Listed entries below:

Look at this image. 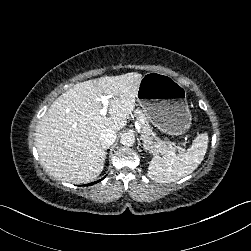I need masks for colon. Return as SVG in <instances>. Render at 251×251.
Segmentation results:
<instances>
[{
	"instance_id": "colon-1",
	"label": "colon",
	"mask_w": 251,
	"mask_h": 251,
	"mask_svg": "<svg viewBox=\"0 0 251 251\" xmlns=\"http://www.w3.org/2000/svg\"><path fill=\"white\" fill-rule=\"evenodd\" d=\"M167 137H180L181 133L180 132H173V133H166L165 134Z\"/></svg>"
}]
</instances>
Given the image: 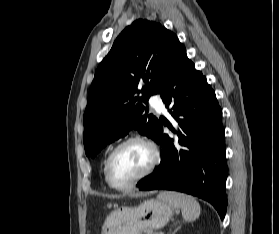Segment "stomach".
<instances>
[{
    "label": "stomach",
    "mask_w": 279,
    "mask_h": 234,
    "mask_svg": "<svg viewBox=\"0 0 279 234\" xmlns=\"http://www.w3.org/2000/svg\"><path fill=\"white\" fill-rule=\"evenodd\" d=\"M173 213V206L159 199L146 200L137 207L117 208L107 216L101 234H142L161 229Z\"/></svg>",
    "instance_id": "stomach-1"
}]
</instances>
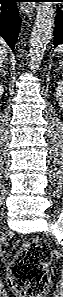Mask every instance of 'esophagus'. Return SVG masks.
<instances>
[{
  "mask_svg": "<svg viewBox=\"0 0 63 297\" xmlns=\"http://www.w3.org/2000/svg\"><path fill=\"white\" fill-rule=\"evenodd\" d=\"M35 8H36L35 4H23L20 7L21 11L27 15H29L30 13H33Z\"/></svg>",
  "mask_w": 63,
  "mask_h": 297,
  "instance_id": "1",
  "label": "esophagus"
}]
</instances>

End of Listed entries.

Task brief
Once the line with "Mask every instance" is found, write out that line and every later line of the listing above exactly, through the last one, and skip any pictures.

Solved exercise
Mask every instance of 'esophagus'. Return SVG masks.
<instances>
[{
  "mask_svg": "<svg viewBox=\"0 0 63 297\" xmlns=\"http://www.w3.org/2000/svg\"><path fill=\"white\" fill-rule=\"evenodd\" d=\"M35 8H36L35 4H23L20 7L21 11L27 15H29L30 13H33Z\"/></svg>",
  "mask_w": 63,
  "mask_h": 297,
  "instance_id": "1",
  "label": "esophagus"
}]
</instances>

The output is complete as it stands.